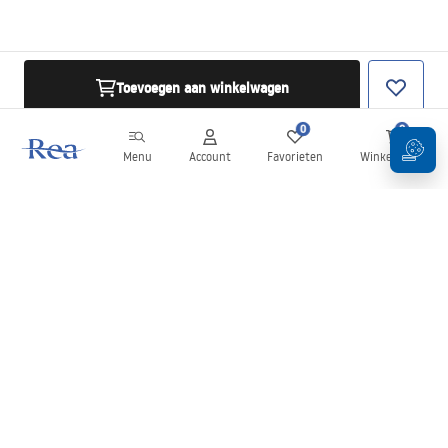
Toevoegen aan winkelwagen
0
0
Menu
Account
Favorieten
Winkelwagen
Nieuwsbrief
Blijf op de hoogte van nieuws en aanbiedingen!
Aanmelden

WHAT THE TASK ASKS:
For each record above, write out its text exactly and skip any picture.

ANSWER BELOW:
Toevoegen aan winkelwagen
0
0
Menu
Account
Favorieten
Winkelwagen
Nieuwsbrief
Blijf op de hoogte van nieuws en aanbiedingen!
Aanmelden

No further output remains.